Keeping your data backed up is second nature to many Mac users simply because of Time Machine. Those who never made a copy of their digital data now have a reliable and invisible fallback.
Of course, a belt-and-braces approach of Time Machine and another external drive copy is the recommended regime. That might sound over the top, but losing every byte of data is much more painful than keeping track of two backups.
A double backup is a good idea, but does suffer from one fatal flaw: both copies are, generally, in one place. Unless you back up at the end of every day and take your backup 'off-site', all your data is still at risk. Fire, flood or – less catastrophic but still data-destroying – electrical surges and wayward cups of tea are all capable of destroying a hard drive.
So what is the solution to this issue? Storing your backups online, obviously.

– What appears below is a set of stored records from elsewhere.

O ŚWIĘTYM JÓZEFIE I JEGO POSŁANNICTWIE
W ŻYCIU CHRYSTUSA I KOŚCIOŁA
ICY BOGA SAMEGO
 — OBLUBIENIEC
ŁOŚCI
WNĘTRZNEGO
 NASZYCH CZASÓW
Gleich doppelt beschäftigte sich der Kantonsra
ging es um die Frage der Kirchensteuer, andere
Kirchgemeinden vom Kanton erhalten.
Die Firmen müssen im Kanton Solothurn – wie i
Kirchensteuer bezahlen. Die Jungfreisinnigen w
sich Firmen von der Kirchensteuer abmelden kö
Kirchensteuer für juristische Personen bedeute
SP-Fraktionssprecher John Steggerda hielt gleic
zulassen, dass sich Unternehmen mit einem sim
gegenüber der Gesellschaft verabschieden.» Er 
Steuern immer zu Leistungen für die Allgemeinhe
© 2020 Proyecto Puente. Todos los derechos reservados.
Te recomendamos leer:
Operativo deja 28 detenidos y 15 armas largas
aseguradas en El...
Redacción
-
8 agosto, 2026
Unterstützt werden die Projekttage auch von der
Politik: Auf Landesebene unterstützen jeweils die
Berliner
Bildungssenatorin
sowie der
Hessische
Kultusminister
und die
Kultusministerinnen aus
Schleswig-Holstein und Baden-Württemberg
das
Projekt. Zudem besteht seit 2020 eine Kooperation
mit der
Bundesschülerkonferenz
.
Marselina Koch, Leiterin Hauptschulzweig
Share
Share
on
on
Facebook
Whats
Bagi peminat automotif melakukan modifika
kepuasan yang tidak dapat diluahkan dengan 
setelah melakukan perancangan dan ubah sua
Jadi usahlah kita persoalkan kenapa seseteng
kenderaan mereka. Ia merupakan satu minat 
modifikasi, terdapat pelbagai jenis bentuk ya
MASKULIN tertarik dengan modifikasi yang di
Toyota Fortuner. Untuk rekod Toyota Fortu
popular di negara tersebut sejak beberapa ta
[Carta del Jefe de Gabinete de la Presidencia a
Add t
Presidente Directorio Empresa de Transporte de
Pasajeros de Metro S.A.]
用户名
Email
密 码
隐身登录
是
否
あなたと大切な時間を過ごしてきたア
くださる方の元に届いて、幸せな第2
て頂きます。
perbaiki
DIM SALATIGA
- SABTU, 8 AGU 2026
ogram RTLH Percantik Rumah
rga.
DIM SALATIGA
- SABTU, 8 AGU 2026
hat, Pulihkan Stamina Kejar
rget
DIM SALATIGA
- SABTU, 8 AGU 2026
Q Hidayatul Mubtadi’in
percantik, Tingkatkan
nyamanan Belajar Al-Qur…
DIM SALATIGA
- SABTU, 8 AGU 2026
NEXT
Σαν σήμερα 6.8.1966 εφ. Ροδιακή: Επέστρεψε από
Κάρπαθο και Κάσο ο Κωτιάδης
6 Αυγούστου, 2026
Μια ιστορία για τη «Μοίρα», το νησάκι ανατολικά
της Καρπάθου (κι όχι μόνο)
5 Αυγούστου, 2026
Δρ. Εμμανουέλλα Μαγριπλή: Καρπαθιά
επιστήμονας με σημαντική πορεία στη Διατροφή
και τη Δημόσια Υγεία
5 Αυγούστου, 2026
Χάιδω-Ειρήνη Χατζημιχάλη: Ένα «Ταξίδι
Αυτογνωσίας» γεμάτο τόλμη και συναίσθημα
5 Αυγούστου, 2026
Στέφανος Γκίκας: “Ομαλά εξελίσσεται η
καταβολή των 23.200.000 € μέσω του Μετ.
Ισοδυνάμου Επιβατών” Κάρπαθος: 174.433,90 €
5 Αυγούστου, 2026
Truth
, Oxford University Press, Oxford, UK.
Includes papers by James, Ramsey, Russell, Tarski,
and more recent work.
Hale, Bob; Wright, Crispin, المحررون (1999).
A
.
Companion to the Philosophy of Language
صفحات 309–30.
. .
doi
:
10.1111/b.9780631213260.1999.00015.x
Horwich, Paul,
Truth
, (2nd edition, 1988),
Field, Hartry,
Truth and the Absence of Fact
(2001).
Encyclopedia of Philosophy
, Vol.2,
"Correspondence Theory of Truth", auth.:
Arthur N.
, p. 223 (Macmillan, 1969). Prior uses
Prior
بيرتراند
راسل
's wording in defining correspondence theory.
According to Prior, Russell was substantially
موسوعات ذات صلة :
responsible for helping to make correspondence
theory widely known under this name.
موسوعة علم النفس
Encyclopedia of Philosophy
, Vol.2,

Until recently though, remote data storage was the preserve of big businesses. However, you can now feasibly have a home backup procedure that includes a totally secure off-site element. With an off-site backup, no matter what the disaster you can recover your data. Fire, flood, swarm of locusts – never again will your data be at risk.

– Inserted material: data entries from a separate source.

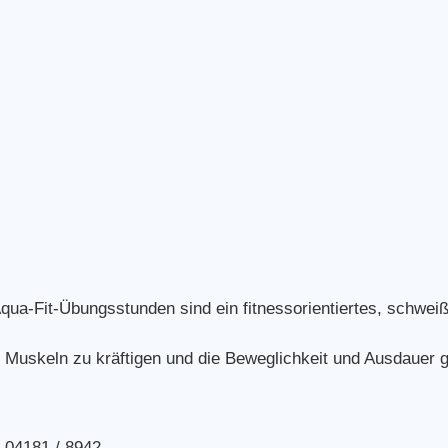
ua-Fit-Übungsstunden sind ein fitnessorientiertes, schweiß
Muskeln zu kräftigen und die Beweglichkeit und Ausdauer g
 04181 / 8942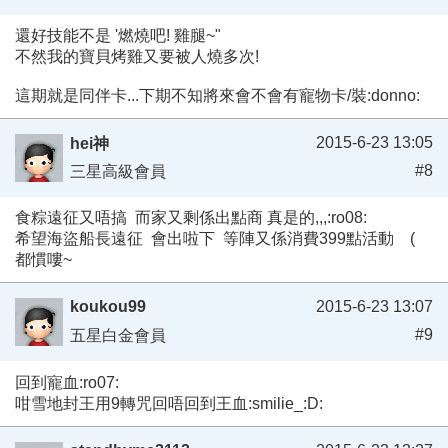
還好技能不是 '燃燒吧! 雞腿~"
不然我的寶貝烤雞又要被人燒多次!
這期就是同伴卡...下期不知將來會不會有寵物卡/裝:donno:
2015-6-23 13:05
hei神
#8
三星高級會員
食粽遠征又唔搞 而家又剩係出點商 真是的,,,:ro08:
希望海盜船長遠征 會出啦下 等陣又係消費399點活動 (
都慣嘍~
koukou99
2015-6-23 13:07
#9
五星白金會員
回到寵血:ro07:
咁雪地封王用9轉咒回唔回到王血:smilie_:D: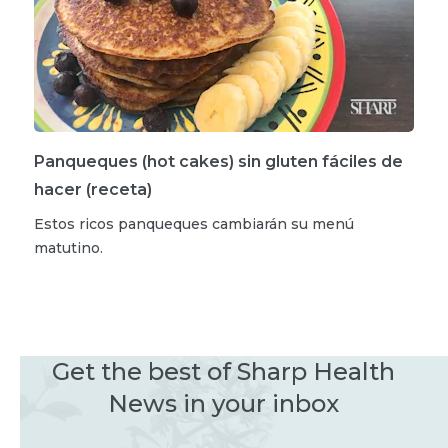
Panqueques (hot cakes) sin gluten fáciles de
hacer (receta)
Estos ricos panqueques cambiarán su menú
matutino.
Get the best of Sharp Health
News in your inbox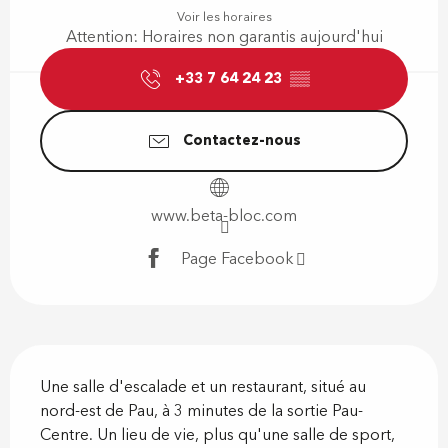
Voir les horaires
Attention: Horaires non garantis aujourd'hui
+33 7 64 24 23
▒▒
Contactez-nous
www.beta-bloc.com
Page Facebook
Description
Une salle d'escalade et un restaurant, situé au 
nord-est de Pau, à 3 minutes de la sortie Pau-
Centre. Un lieu de vie, plus qu'une salle de sport, 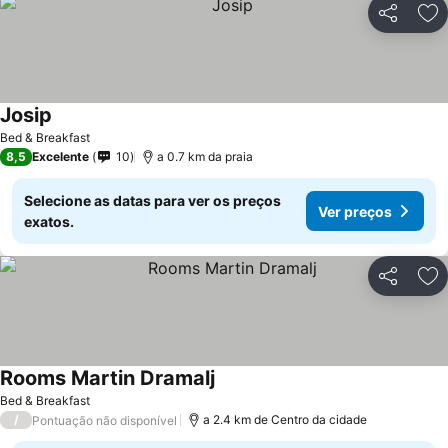
Partilhar
Ad
Josip
Bed & Breakfast
8,5
Excelente
10
a 0.7 km da praia
Selecione as datas para ver os preços
Ver preços
exatos.
Partilhar
Ad
Rooms Martin Dramalj
Bed & Breakfast
/
a 2.4 km de Centro da cidade
Pontuação não disponível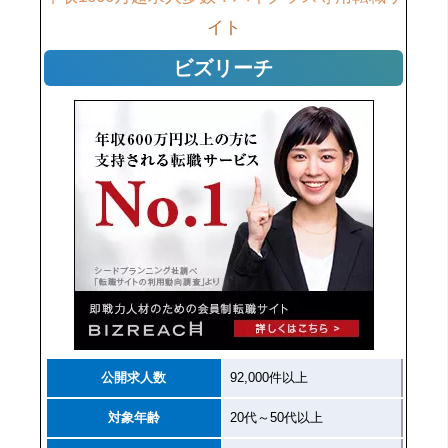
イト
ビズリーチ
公開求人数
92,000件以上
対象年齢
20代～50代以上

We've put six of the best online backup tools to the test.
Tools on test
1. Backblaze - $5 per month (£3.20)
2. Carbonite - £41.95 per year
3. CrashPlan+ - $5 per month (£3.18)
4. iDrive Pro - $4.95 a month (£3.17)
5. Livedrive - £3.95 a month
6. Mozy - £4.99 a month
Test one - Value for money
Naturally, your data is priceless and no amount of money is too much to protect it. In the real world, however, just about everything has a price. None of the services could be described as prohibitively expensive though.
Here the clear loser is iDrive, with its $5 (£3.16) a month charge limited to just 100GB of data. It does offer 2GB for free, which is fine for smaller storage needs, but not for a full backup.

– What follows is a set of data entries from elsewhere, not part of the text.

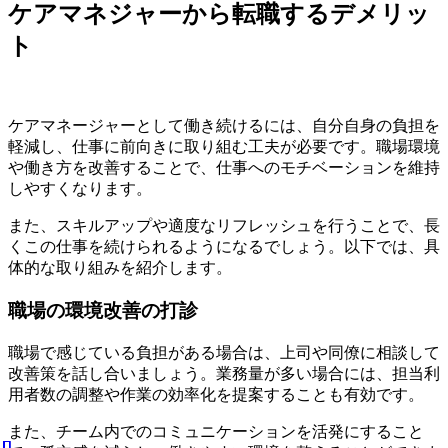
ケアマネジャーから転職するデメリッ
ト
ケアマネージャーとして働き続けるには、自分自身の負担を
軽減し、仕事に前向きに取り組む工夫が必要です。職場環境
や働き方を改善することで、仕事へのモチベーションを維持
しやすくなります。
また、スキルアップや適度なリフレッシュを行うことで、長
くこの仕事を続けられるようになるでしょう。以下では、具
体的な取り組みを紹介します。
職場の環境改善の打診
職場で感じている負担がある場合は、上司や同僚に相談して
改善策を話し合いましょう。業務量が多い場合には、担当利
用者数の調整や作業の効率化を提案することも有効です。
また、チーム内でのコミュニケーションを活発にすること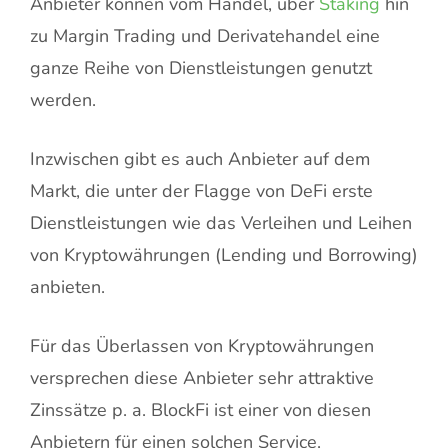
Anbieter können vom Handel, über
Staking
hin
zu Margin Trading und Derivatehandel eine
ganze Reihe von Dienstleistungen genutzt
werden.
Inzwischen gibt es auch Anbieter auf dem
Markt, die unter der Flagge von DeFi erste
Dienstleistungen wie das Verleihen und Leihen
von Kryptowährungen (Lending und Borrowing)
anbieten.
Für das Überlassen von Kryptowährungen
versprechen diese Anbieter sehr attraktive
Zinssätze p. a. BlockFi ist einer von diesen
Anbietern für einen solchen Service.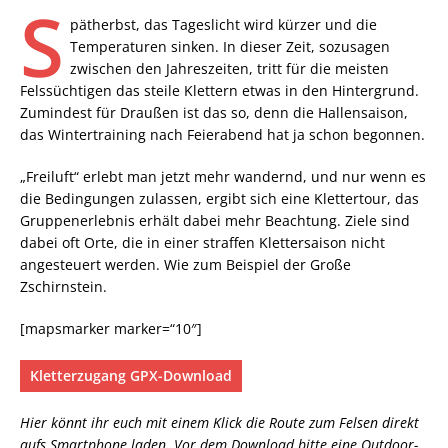
S
pätherbst, das Tageslicht wird kürzer und die
Temperaturen sinken. In dieser Zeit, sozusagen
zwischen den Jahreszeiten, tritt für die meisten
Felssüchtigen das steile Klettern etwas in den Hintergrund.
Zumindest für Draußen ist das so, denn die Hallensaison,
das Wintertraining nach Feierabend hat ja schon begonnen.
„Freiluft“ erlebt man jetzt mehr wandernd, und nur wenn es
die Bedingungen zulassen, ergibt sich eine Klettertour, das
Gruppenerlebnis erhält dabei mehr Beachtung. Ziele sind
dabei oft Orte, die in einer straffen Klettersaison nicht
angesteuert werden. Wie zum Beispiel der Große
Zschirnstein.
[mapsmarker marker=“10″]
Kletterzugang GPX-Download
Hier könnt ihr euch mit einem Klick die Route zum Felsen direkt
aufs Smartphone laden. Vor dem Download bitte eine Outdoor-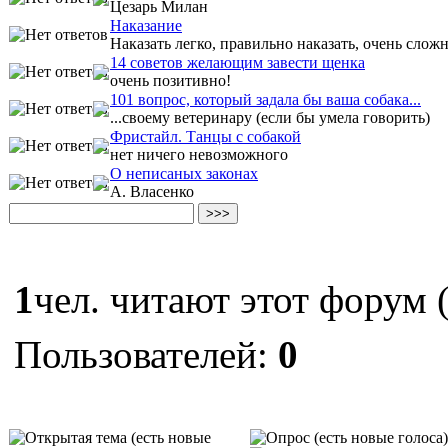
Цезарь Милан
Наказание
Наказать легко, правильно наказать, очень сложн
14 советов желающим завести щенка
очень позитивно!
101 вопрос, который задала бы ваша собака...
...своему ветеpинаpу (если бы умела говоpить)
Фристайл. Танцы с собакой
нет ничего невозможного
О неписаных законах
А. Власенко
1
чел. читают этот форум (
Пользователей:
0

Backblaze, Carbonite, CrashPlan and Mozy offer unlimited storage for your monthly fees. You can pay for a number of years up-front to reduce costs further. However, CrashPlan gets extra points for offering a family pack solution that allows you to back up your house full of Macs for $120 (£76) a year.
The clear winner here, however, is Livedrive, which for £3.95 a month enables not only unlimited storage, but also unlimited numbers of computers to be backed up. That is truly excellent value.
Test two - Interface
One of the good things about all the tools in this test is that once they are set up they're all but invisible. Sure, you'll notice a hard disk spinning up and every now and again, and catch the toolbar notifications. In general, however, there's nothing to do other than sit back and let your data be backed up.
This, then, was a really tough call to make, as each of the backup utilities took a similar though not identical approach to organising and editing backups.
We docked a few marks from Livedrive and iDrive for a more fussy approach. Livedrive lists every single file being uploaded as it works, which is nice, but a simple progress counter would do. iDrive has a sync option that could easily confuse the non-techie user. But these criticisms are of the minor niggle variety.
Forced to make a decision, we'd err on the side of CrashPlan. It's just a little clearer than the others. That little bit is tiny, though, and not a major advantage over the competition.